As with the U.S. school lunch program, the McGovern-Dole Program helps attract children to schools. The nutritious meals provided help keep them alert and focused so they can learn, and nourished so they can grow and mature. First authorized in 2002, the program provides for donations of U.S. agricultural products, and financial and technical assistance for school food programs and maternal and child nutrition projects in low-income countries that are committed to universal education. In 2005 alone, the McGovern-Dole program distributed 120,000 metric tons of U.S. food commodities, including wheat, wheat flour, corn, rice, dry beans and vegetable oils, to schools that run feeding programs in the world’s poorest countries. In addition to federal funding, outside donors have provided approximately $1 billion to complement the McGovern-Dole program, making this initiative a successful public-private partnership.

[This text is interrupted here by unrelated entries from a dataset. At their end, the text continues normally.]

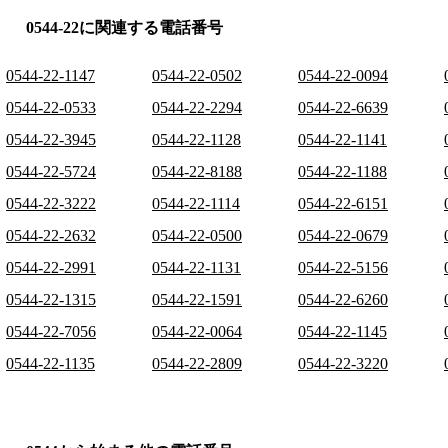
0544-22に関連する電話番号
0544-22-1147
0544-22-0502
0544-22-0094
0544-22-0533
0544-22-2294
0544-22-6639
0544-22-3945
0544-22-1128
0544-22-1141
0544-22-5724
0544-22-8188
0544-22-1188
0544-22-3222
0544-22-1114
0544-22-6151
0544-22-2632
0544-22-0500
0544-22-0679
0544-22-2991
0544-22-1131
0544-22-5156
0544-22-1315
0544-22-1591
0544-22-6260
0544-22-7056
0544-22-0064
0544-22-1145
0544-22-1135
0544-22-2809
0544-22-3220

McGovern-Dole has a proven track record of reducing hunger among school-age children and improving literacy and primary education enrollment in areas where conflict, hunger, poverty and HIV/AIDS are prevalent. School meals, teacher training, and related support have helped boost school enrollment and academic performance. These positive results are especially true among girls, including those who live where girls are commonly mistreated and marginalized.

Throughout my career in public service, I have seen the faces of hunger so many times. During my time at the American Red Cross, I witnessed hunger and starvation in war-torn Rwanda and famine-stricken Somalia. In Baidoa, I came upon a little boy lying under a sack. I thought he was dead . . . but as his brother sat him up, I could see that he was severely malnourished. I asked for camel’s milk to feed him, and as I raised the cup to his mouth, I put my arm around his back. The feeling of the little bones almost piercing through his flesh is something I will never forget. That is when the horror of starvation becomes real – when you can touch it.

In Deuteronomy 15:7, the Bible tells us, “If there is among you a poor man, one of your brethren, in any of your towns within your land which the Lord your God gives you, you shall not harden your heart or shut your hand against your poor brother.”

I implore friends on both sides of the aisle – and the people of this great country – to join in this mission – this grassroots network of compassion that transcends political ideology and provides hope and security not only for those in need today but for future generations. Let us stand and fight as one in this mission to end hunger.